Characterization of the major autolysin (AtlC) of Staphylococcus carnosus

Maximilian Merz; Carolin J Schiffer; Andreas Klingl; Matthias A Ehrmann

doi:10.1186/s12866-024-03231-6

Characterization of the major autolysin (AtlC) of Staphylococcus carnosus

BMC Microbiol. 2024 Mar 8;24(1):77. doi: 10.1186/s12866-024-03231-6.

Authors

Maximilian Merz¹, Carolin J Schiffer¹, Andreas Klingl², Matthias A Ehrmann³

Affiliations

¹ Chair of Microbiology, Technical University of Munich, Gregor-Mendel-Straße 4, 85354, Freising, Germany.
² Plant Development, Department Biology I - Botany, Ludwig-Maximilians-Universität München, Großhaderner Str. 2-4, 82152, Planegg-Martinsried, Germany.
³ Chair of Microbiology, Technical University of Munich, Gregor-Mendel-Straße 4, 85354, Freising, Germany. matthias.ehrmann@tum.de.

Abstract

Background: Autolysis by cellular peptidoglycan hydrolases (PGH) is a well-known phenomenon in bacteria. During food fermentation, autolysis of starter cultures can exert an accelerating effect, as described in many studies on cheese ripening. In contrast, very little is known about autolysis of starter cultures used in other fermentations. Staphylococcus (S.) carnosus is often used in raw sausage fermentations, contributing to nitrate reduction and flavor formation. In this study, we analyzed the influence of PGHs of the strains S. carnosus TMW 2.146 and S. carnosus TMW 2.2525 on their autolytic behavior. The staphylococcal major autolysin (Atl), a bifunctional enzyme with an N-acetylmuramoyl-L-alanine amidase and a glucosaminidase as an active site, is assumed to be the enzyme by which autolysis is mainly mediated.

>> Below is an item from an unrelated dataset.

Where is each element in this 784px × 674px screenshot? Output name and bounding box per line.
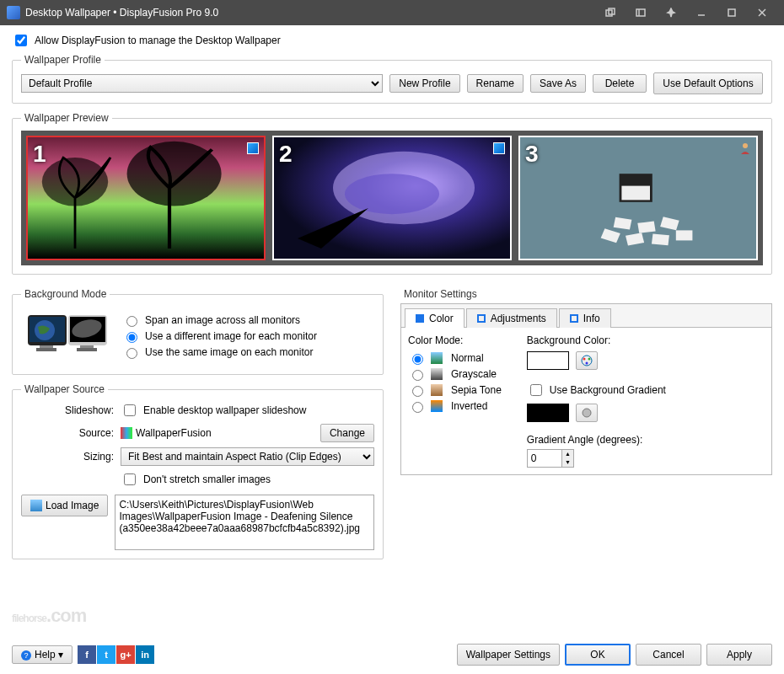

Results: AtlC mutant strains showed impaired growth and almost no autolysis compared to their respective wild-type strains. Light microscopy and scanning electron microscopy showed that the mutants could no longer appropriately separate from each other during cell division, resulting in the formation of cell clusters. The surface of the mutants appeared rough with an irregular morphology compared to the smooth cell surfaces of the wild-types. Moreover, zymograms showed that eight lytic bands of S. carnosus, with a molecular mass between 140 and 35 kDa, are processed intermediates of AtlC. It was noticed that additional bands were found that had not been described in detail before and that the banding pattern changes over time. Some bands disappear entirely, while others become stronger or are newly formed. This suggests that AtlC is degraded into smaller fragments over time. A second knockout was generated for the gene encoding a N-acetylmuramoyl-L-alanine amidase domain-containing protein. Still, no phenotypic differences could be detected in this mutant compared to the wild-type, implying that the autolytic activity of S. carnosus is mediated by AtlC.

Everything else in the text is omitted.